As I realized when writing the reflections for Week Six, the best way for me to break these challenges into actual stories that I'm not ashamed to write is to dig so deep into one theme or aspect of the prompt that the final result bears little resemblence to the original idea. I am much more creative with constraints, and having to push and pull against something I don't want to write is a great way to figure out what I do want to write.

The process, I'm just now realizing, is very similar to the Lifehacker.com article I posted about here:

The biggest creativity challenge we face is that while we want to innovate and change, our brain actually prefers to stick with what it knows. Whether it's a first draft or a five year old plan—once an idea has taken root it's very difficult to think of another. [...]

A powerful tactic to overcome this is taking a project and breaking it down into smaller pieces. Once you stop looking at your project as a whole, things don't look as obvious as they were before. Write down a list of all the elements in your current project[...]. Then focus on one part at a time and change just that one. The most interesting thing about this tactic is that just dividing a project into a discrete list of elements will help ideas to start flowing.

(Check out the rest of the article here! There are illustrations!)

Which is exactly what happened with Week Seven's challenge: what began as an idea for a "documentary" in which the narrator is actually planning to kill the subject of the documentary ended as a short play in which an interviewer is trying to break down the interviewee (and then the tables turn... and then they turn again). 

I kept thinking during the revision process that this story is not something I could have written when I was in college. I had had a part-time job (sometimes two) since the sixth grade, but I didn't know anything at all about types of resume paper, tax writeoffs, or interview ettiquette/strategy. I didn't have any experience with unemployment. 

Sometime during my Freshman year at Emerson, my buddy Graham and I went to a gaming convention (oh yes we did) at Harvard called Vericon. One of the featured guests that year was Margaret Weis, coauthor of many of the earlier Dragonlance Chronicles books that I adored during middle school.
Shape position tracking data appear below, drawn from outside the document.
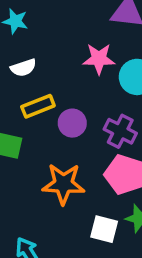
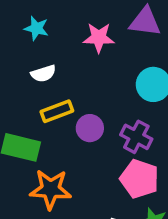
pink star: (99, 59) -> (99, 38), moved
orange star: (63, 184) -> (51, 189), moved

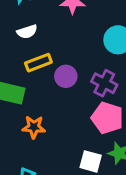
orange star: (51, 189) -> (34, 127), size x0.7

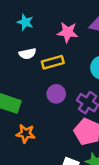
yellow rectangle: (38, 63) -> (53, 62), moved

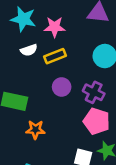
cyan star: (25, 22) -> (23, 19), size x1.5
pink star: (68, 32) -> (55, 27), moved

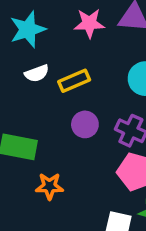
cyan star: (23, 19) -> (28, 29), turned -30
pink star: (55, 27) -> (89, 23), moved

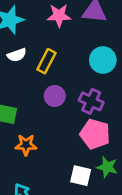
yellow rectangle: (74, 81) -> (46, 61), turned -40

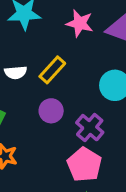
white semicircle: (17, 55) -> (16, 72), moved

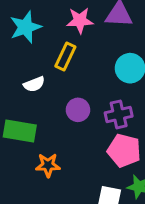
yellow rectangle: (52, 70) -> (65, 56), moved
purple cross: (90, 128) -> (119, 114), turned -36

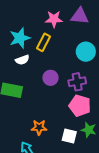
cyan star: (26, 27) -> (20, 38), moved
orange star: (48, 165) -> (39, 127), moved

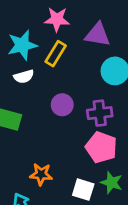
purple triangle: (80, 16) -> (98, 35), moved
pink star: (54, 19) -> (57, 19), moved

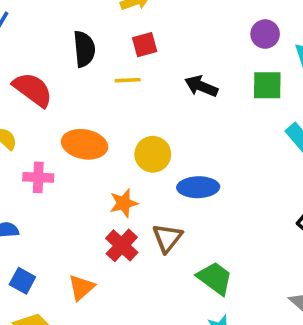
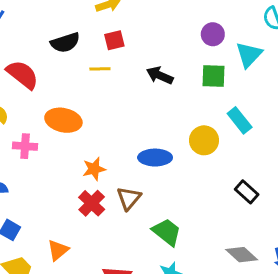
black semicircle: (84, 49) -> (65, 43), turned 76
yellow circle: (153, 154) -> (204, 140), moved
orange triangle: (81, 287) -> (58, 250), moved

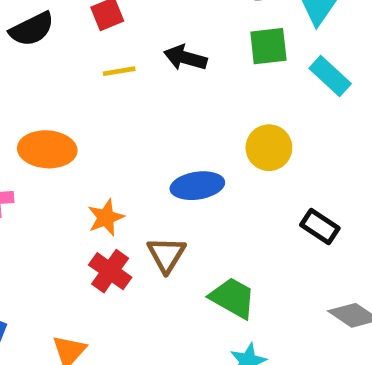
yellow line: (100, 69) -> (119, 71), moved
cyan rectangle: (240, 120) -> (330, 76), moved
black rectangle: (247, 192) -> (320, 227), moved

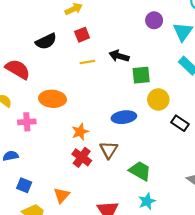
green square: (268, 46) -> (141, 75), moved
black rectangle: (320, 227) -> (180, 123), moved

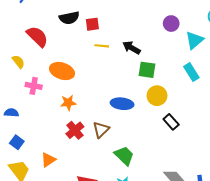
red square: (82, 35) -> (92, 24), moved
orange star: (80, 132) -> (68, 103), moved

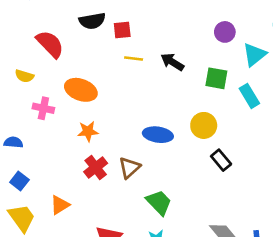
yellow semicircle: (18, 62) -> (24, 76), turned 144
green square: (147, 70) -> (216, 78), moved

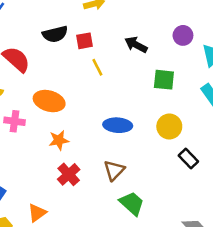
yellow line: (134, 59) -> (97, 67), turned 60
black arrow: (172, 62) -> (136, 45), moved
green square: (216, 78) -> (164, 80), moved
blue ellipse: (158, 135) -> (118, 125), moved
brown triangle: (129, 168) -> (114, 170), moved

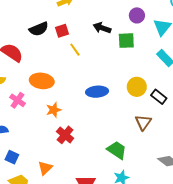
green square: (164, 80) -> (126, 41), moved
pink cross: (14, 121) -> (17, 100), turned 35
black rectangle: (188, 158) -> (159, 97), moved
brown triangle: (114, 170) -> (143, 122), moved

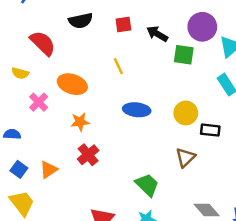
purple circle: (137, 15) -> (202, 27), size x1.5
red square: (62, 31) -> (123, 25), moved
yellow line: (75, 50) -> (118, 66), moved
black rectangle: (159, 97) -> (210, 130), turned -42
orange triangle: (45, 168) -> (48, 170), moved

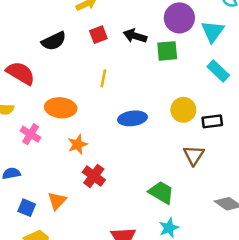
yellow line: (118, 66) -> (103, 78), turned 49

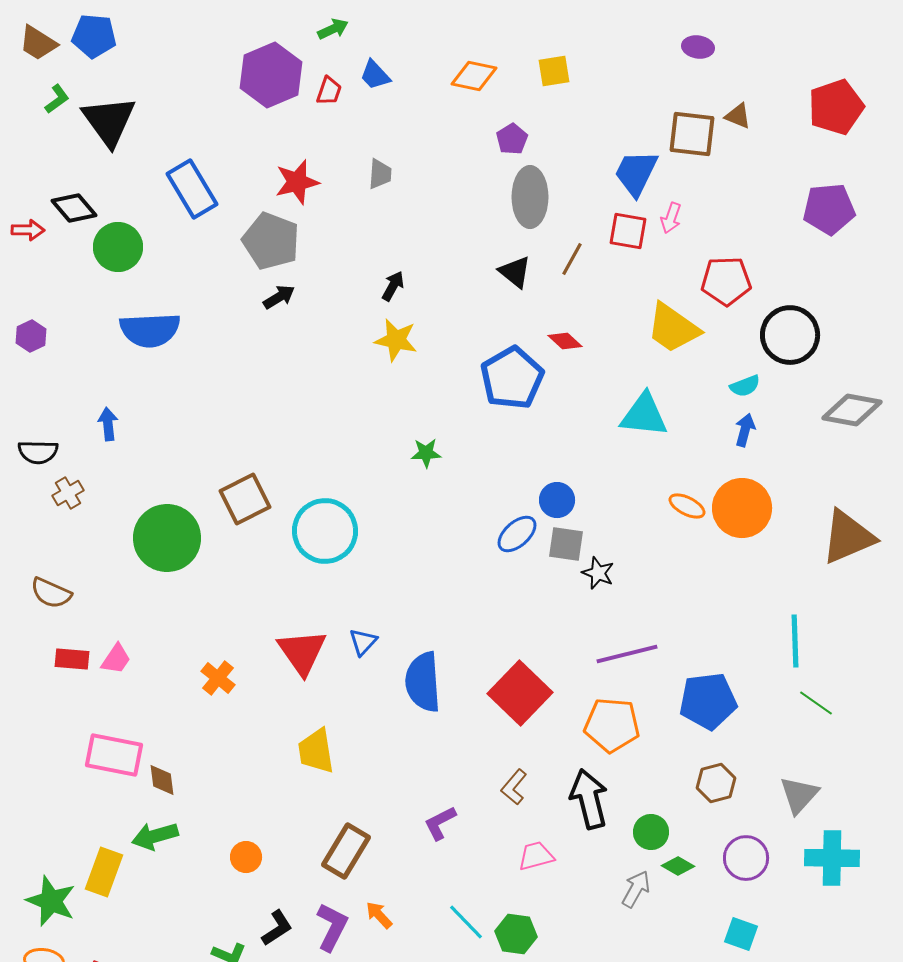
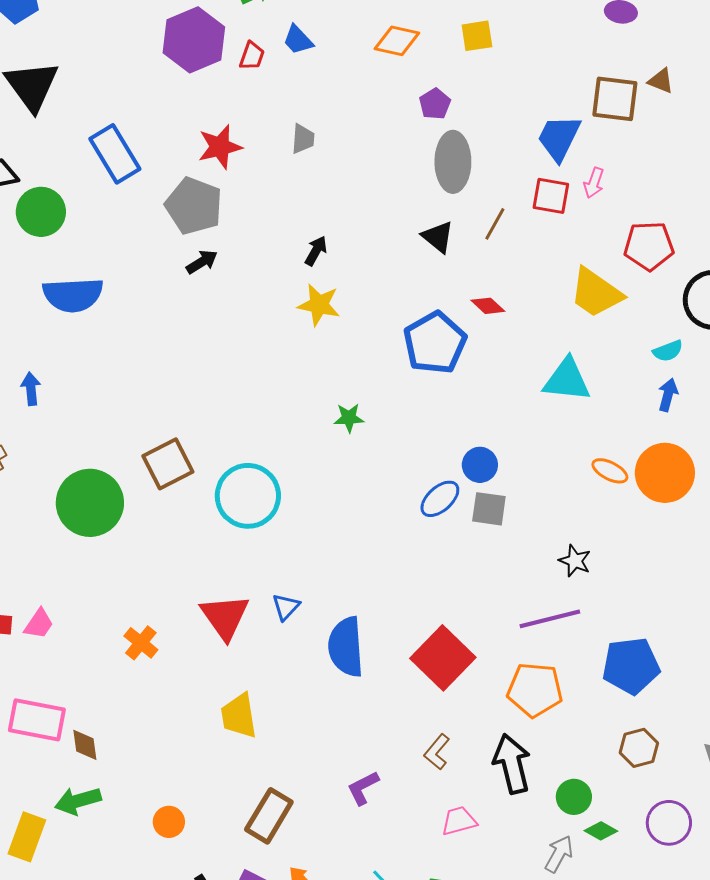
black star: (598, 573) -> (575, 561), moved

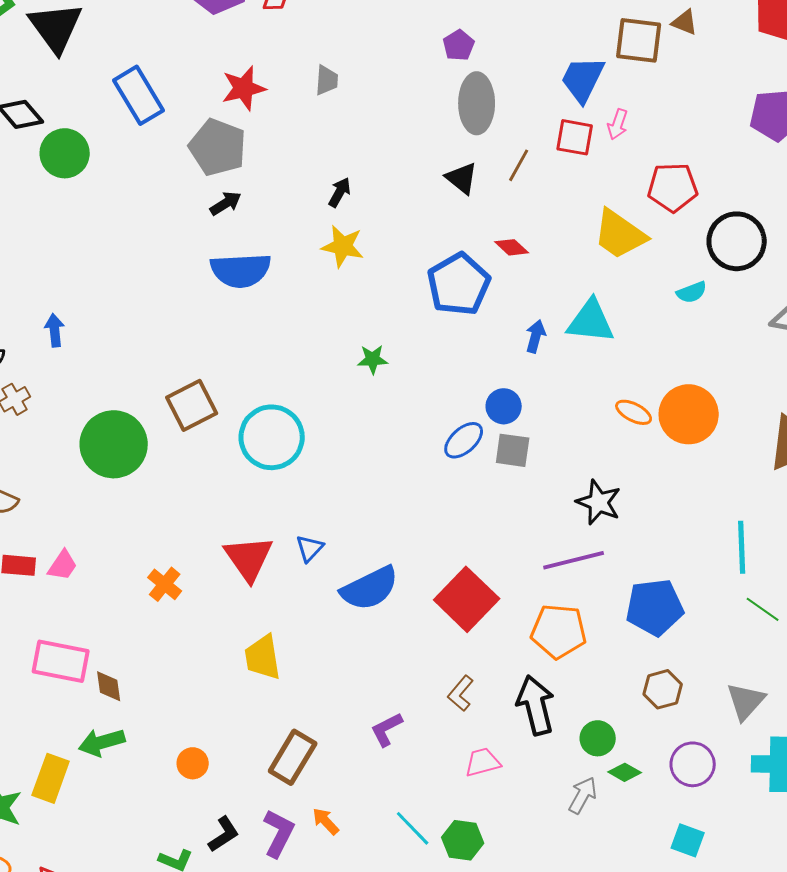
blue semicircle: (73, 295) -> (241, 270), moved
blue arrow: (668, 395) -> (536, 336), moved
black star: (575, 561) -> (599, 502), size x1.4
blue semicircle: (346, 647) -> (370, 588), turned -112

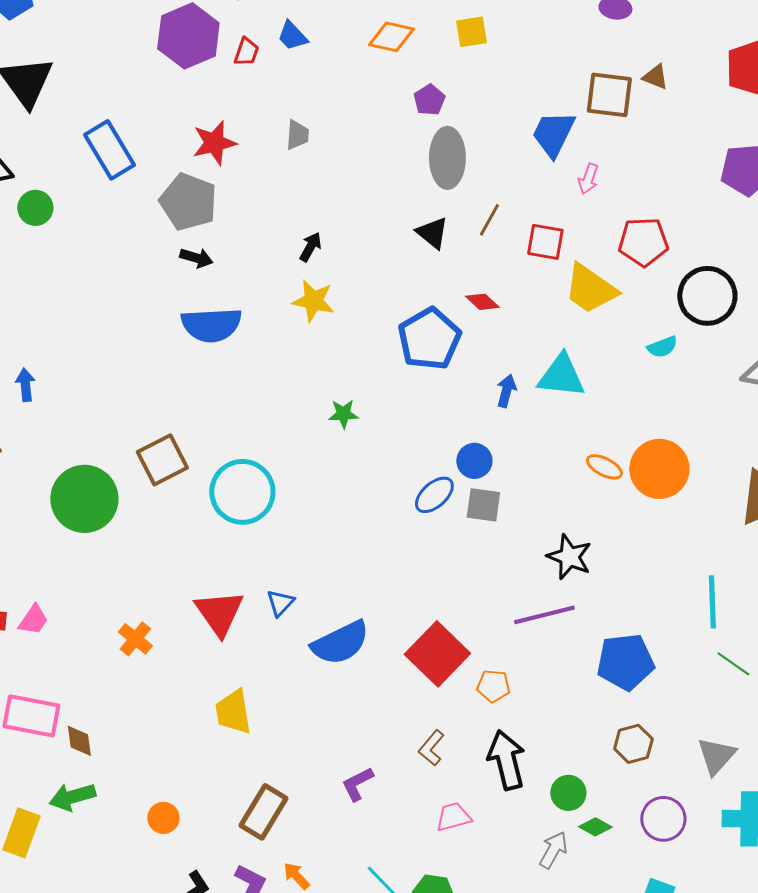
red square: (575, 137) -> (545, 242), moved
green circle: (65, 153) -> (35, 208), size x0.7
black arrow: (226, 203) -> (196, 258), turned 48
orange pentagon: (559, 631) -> (493, 686), moved, size x0.6

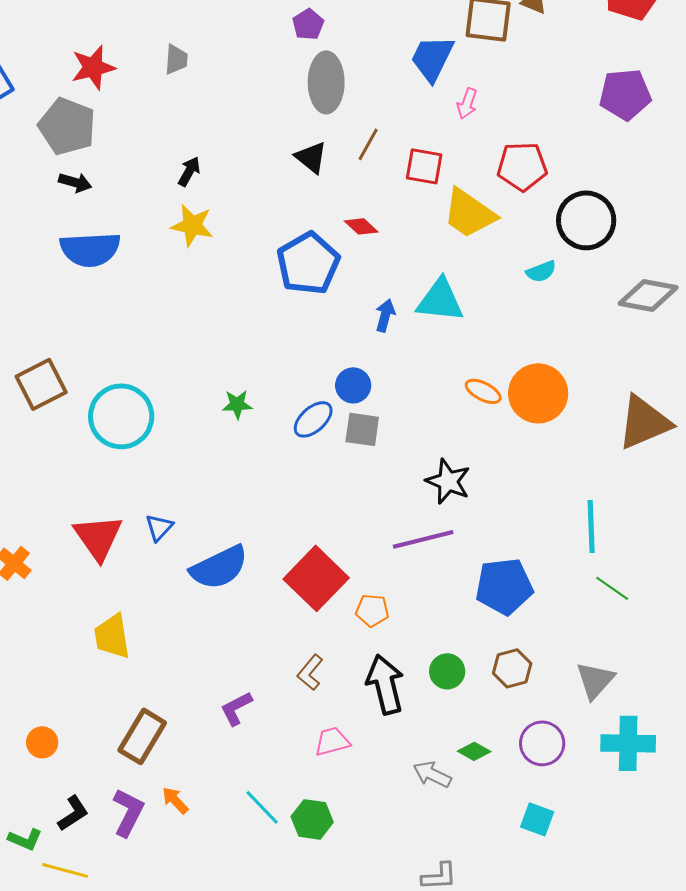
green star: (343, 414) -> (237, 404), moved
green circle: (568, 793) -> (447, 671), moved
gray arrow: (553, 850) -> (432, 774), turned -93

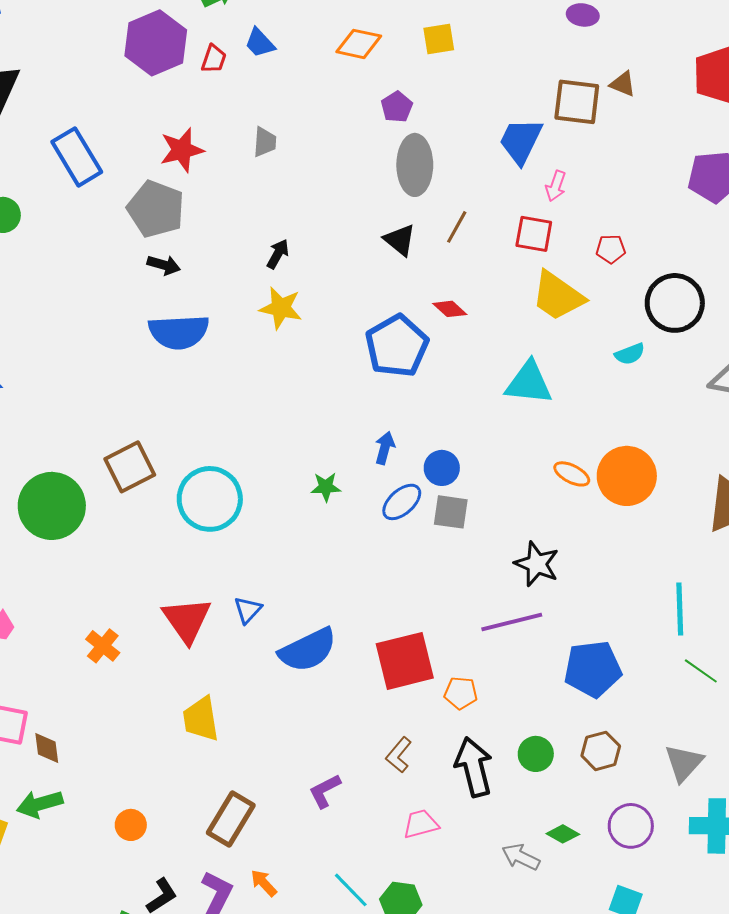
red square: (424, 166) -> (534, 234), moved
red pentagon: (522, 166) -> (611, 249), size x0.6
blue arrow: (385, 315) -> (385, 448), moved
red square: (316, 578) -> (405, 661), turned 32

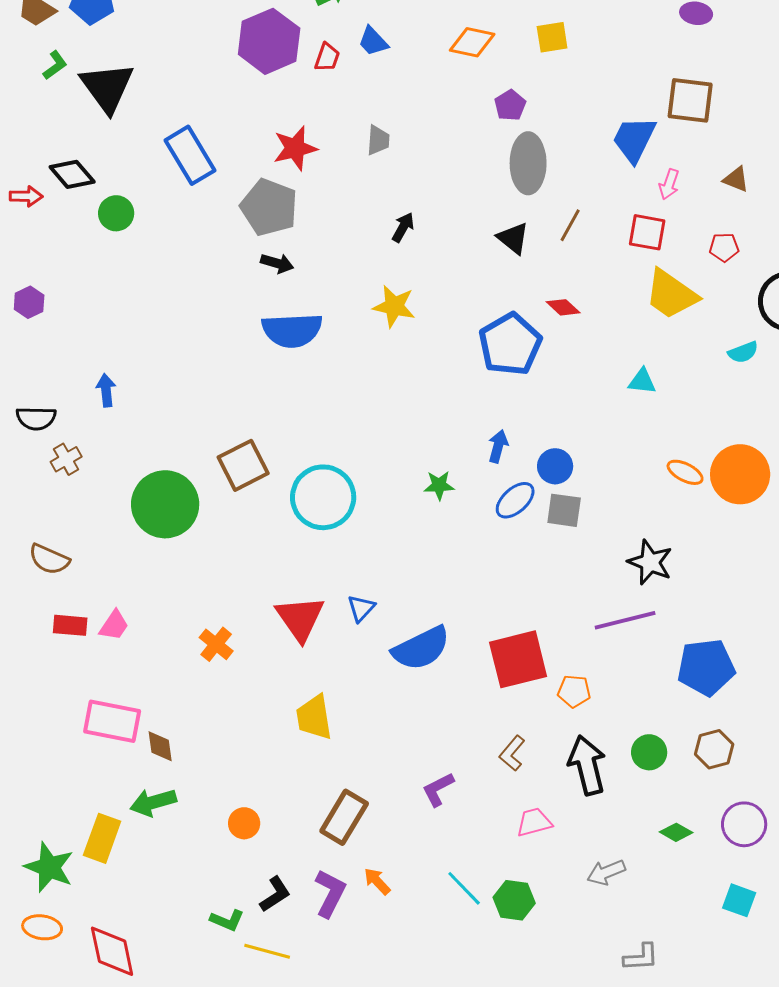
brown triangle: (623, 84) -> (736, 179), moved
black arrow: (278, 254) -> (403, 227), moved
cyan triangle: (529, 383) -> (642, 381), size x0.6
gray arrow: (521, 857) -> (606, 872), moved, turned -48

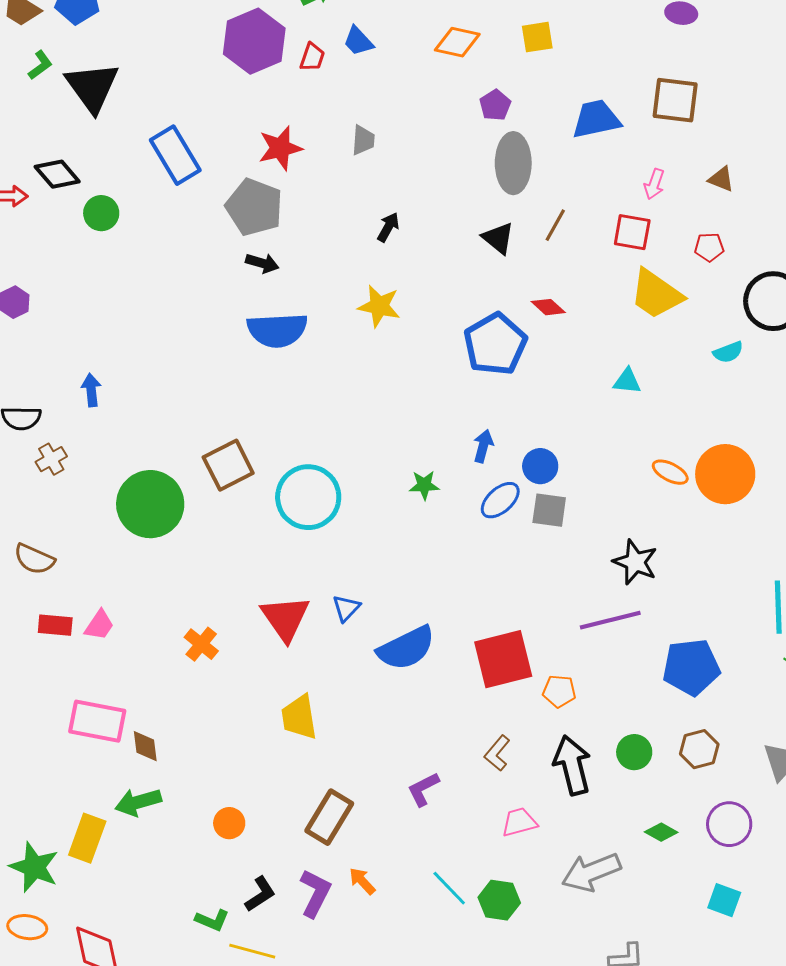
blue trapezoid: (634, 139) -> (596, 119), moved, turned 52
gray arrow: (606, 872) -> (591, 872), size x1.5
[Quick geeky sidebar: She actually showed up in the middle of a game of Dragonlance, in character, as Tasslehoff Burrfoot—a diminuative kind-hearted thief—and stole a number of things from our characters before departing. I'm truly sorry if this is the weirdest thing yet you've read on this blog, but it was awesome.]

Anyway, I learned later that she was signing books down the street, so Graham and I wandered over, and I did something I had never dared to do (and have been far too embarassed to try since): I asked her something like what, in her opinion, was the most important thing in becoming a writer. It was a powerfully dumb question, I know, but I just wanted a connection of some kind.

Her answer completely deflated me then but fills me with gratitude now: she told me that the best thing a writer can do is to grow up before becoming an author. That all these important life experiences would happen between now and then that would shape my stories in unimaginable ways. It was not the answer I wanted to hear—I was accruing all of this college debt in order to become a successful novelist now, not decades from now.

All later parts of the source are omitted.